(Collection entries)
Start of Block

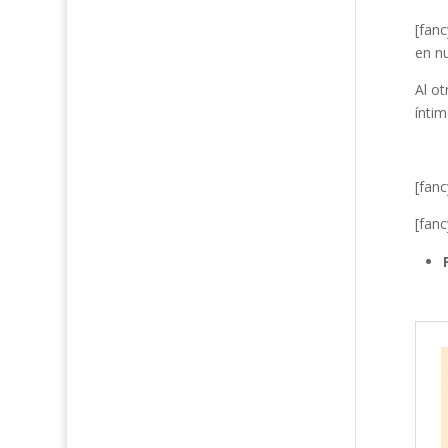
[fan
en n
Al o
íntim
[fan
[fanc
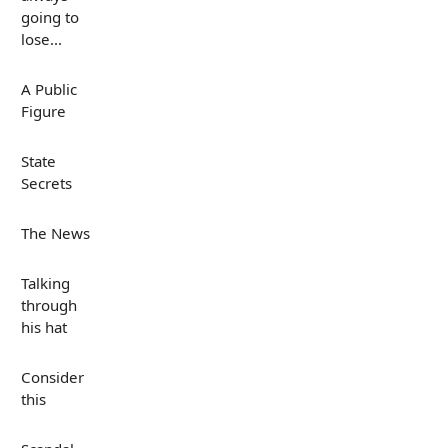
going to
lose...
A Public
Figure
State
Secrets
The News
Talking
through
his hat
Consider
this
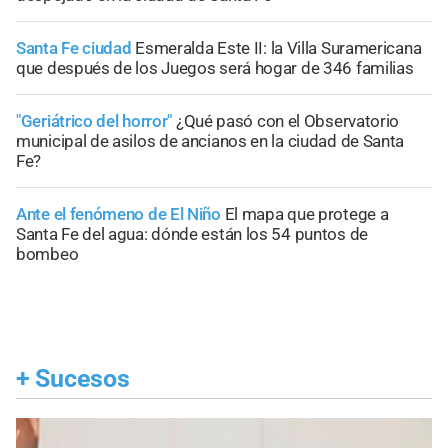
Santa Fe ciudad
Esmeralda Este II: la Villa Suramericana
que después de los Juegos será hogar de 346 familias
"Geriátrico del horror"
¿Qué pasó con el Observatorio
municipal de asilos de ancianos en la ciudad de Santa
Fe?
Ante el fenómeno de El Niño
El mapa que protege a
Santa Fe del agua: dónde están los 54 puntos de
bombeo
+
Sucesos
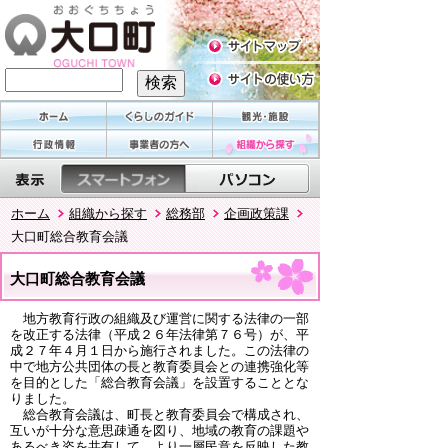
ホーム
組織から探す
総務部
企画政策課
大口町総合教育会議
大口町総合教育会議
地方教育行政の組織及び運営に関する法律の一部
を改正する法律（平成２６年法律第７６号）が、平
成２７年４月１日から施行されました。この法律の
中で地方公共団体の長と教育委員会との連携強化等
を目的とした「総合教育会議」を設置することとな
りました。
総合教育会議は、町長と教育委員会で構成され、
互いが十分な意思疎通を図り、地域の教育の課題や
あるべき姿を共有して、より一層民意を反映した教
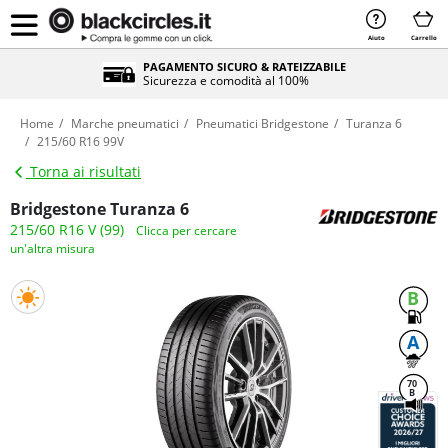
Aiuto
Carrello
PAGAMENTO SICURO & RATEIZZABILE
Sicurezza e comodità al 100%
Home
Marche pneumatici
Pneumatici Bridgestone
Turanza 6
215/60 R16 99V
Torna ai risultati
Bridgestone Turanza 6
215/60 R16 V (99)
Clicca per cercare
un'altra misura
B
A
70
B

End of Block

● **Brief**
Starting at the line that contains "215/60 R16 99V", write out every line through the last one in the data above, exactly as it stands.

● **Task answer**
215/60 R16 99V
Torna ai risultati
Bridgestone Turanza 6
215/60 R16 V (99)
Clicca per cercare
un'altra misura
B
A
70
B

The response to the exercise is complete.